4 Using the circle below to represent the stem cross section, show the distribution of the vascular bundles in corn. Do not show any cellular details; simply use small circles to show where vascular bundles are located. This arrangement of stem vascular bundles is typical of monocots, the group of flowering plants that includes grasses (of which corn is one species), bananas, pineapples, palm trees, lilies, orchids, etc. Because of this random arrangement of vascular bundles, no distinction is made between cortex and pith; it is simply referred to as ground tissue. It develops from the ground meristem. How do you know that the tissues in this stem cross section are mature, and are not primary meristematic tissues? 2. Now examine a single vascular bundle at high power using a compound microscope. To many observers, a vascular bundle resembles a monkeyface. a) Bundle sheath: The red- stained cells that outline the vascular bundle are sclerenchyma fibers, which form a bundle sheath. Remind yourself of the characteristics of sclerenchyma cells and fibers from a previous lab. On some slides the bundle sheath cells may not be completely differentiated. b) Primary phloem: The green- stained forehead of the monkeyface is the primary phloem, in which you should be able to distinguish two types of cells. The larger cells are the sieve tube members and the smaller are companion cells. c) Primary xylem: The eyes and nose of the face are large vessel elements of the primary xylem. Note the thickened, red- stained cell walls and lack of cellular contents in these water conducting cells. There may also be a few smaller vessels present. Some of the larger vascular bundles will also have a round or irregularly- shaped airspace that forms a mouth for the monkeyface; this airspace is a result of stretching and tearing of tissues that occurs as surrounding cells elongate.

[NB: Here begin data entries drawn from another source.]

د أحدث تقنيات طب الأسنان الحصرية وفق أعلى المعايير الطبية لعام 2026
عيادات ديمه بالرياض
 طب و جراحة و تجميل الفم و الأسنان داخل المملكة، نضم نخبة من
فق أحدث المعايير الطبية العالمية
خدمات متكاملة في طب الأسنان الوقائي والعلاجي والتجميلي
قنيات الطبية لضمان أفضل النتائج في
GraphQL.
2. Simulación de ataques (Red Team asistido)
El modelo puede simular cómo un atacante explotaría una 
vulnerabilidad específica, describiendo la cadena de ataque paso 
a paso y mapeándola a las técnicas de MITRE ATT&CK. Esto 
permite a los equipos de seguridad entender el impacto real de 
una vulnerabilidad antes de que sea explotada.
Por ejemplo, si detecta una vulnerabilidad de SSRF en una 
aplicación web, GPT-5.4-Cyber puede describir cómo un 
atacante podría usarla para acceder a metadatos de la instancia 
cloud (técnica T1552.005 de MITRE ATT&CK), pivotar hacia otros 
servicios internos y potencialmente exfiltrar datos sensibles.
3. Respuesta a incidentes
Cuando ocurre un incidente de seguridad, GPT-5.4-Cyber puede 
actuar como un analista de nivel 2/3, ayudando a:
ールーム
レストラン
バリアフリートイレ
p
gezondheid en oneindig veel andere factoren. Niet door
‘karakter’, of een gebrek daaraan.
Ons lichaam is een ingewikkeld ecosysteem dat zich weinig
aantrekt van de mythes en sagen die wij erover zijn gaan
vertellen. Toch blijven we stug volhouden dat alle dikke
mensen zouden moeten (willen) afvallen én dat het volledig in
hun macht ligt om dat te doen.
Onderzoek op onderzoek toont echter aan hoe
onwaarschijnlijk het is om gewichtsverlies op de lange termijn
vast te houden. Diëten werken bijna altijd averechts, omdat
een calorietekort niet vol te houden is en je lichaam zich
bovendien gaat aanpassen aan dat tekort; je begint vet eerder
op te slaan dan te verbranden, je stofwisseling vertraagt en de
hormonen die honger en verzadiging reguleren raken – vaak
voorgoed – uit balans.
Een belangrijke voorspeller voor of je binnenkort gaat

5 d) Examine the outer region of the corn stem (near the epidermis). The vascular bundles here are smaller and closer together. There are relatively more sclerenchyma fibers, particularly just below the epidermis. These tissues contribute strength and mechanical support to the corn stem. Figure 4.2: Vascular bundle of corn stem (cross-section) Label : a) bundle sheath (sclerenchyma fibers) b) ground tissue c) primary phloem d) vessel element B. Sunflower (Helianthus sp.), a dicot. 1. Examine a prepared slide of a cross section of Helianthus stem. Note that our slides contain sections from young and old regions of the stem. For now, concentrate on the smaller, young section, to examine the primary tissues. As with corn above, use ovals to show the distribution of vascular bundles in the stem. Notice that Helianthus has a hollow stem there is an empty area, called the pith cavity, at the center of the pith tissue. This ring- like arrangement of vascular bundles is characteristic of herbaceous (non- woody) stems of dicots, the other major group of flowering plants. Other examples of dicots are daisies, poppies, apple trees,

6 buttercups, tomatoes, oaks, etc. The ring of vascular bundles divides the ground tissue into two regions: cortex and pith. What seems to be the most abundant type of tissue in the young Helianthus stem? Is coleus a monocot or a dicot? 2. Examine a Helianthus vascular bundle at low, medium, and high power. a) Since we looked at these sections last week, you should recognize the sclerenchyma fiber caps that lie between many of the vascular bundles and the epidermis. b) Toward the center of each bundle you should see green- stained primary phloem. Try to distinguish sieve tube members and companion cells in this tissue. c) The primary xylem is adjacent to the primary phloem, on the interior side of the vascular bundles. This arrangement of xylem and phloem, with xylem to the inside and phloem to the outside is important to recognize and is characteristic of stems. Vessel elements are visible, as are smaller parenchyma cells which may eventually develop into fibers, vessel elements, or other cell types as the stem continues to mature. Figure 4.3. Cross section of Helianthus stem. Label the following: A) epidermis. B) cortex. C) sclerenchyma fibers. D) primary phloem. E)primary xylem. F) vessel element. G) pith. H) Pith cavity.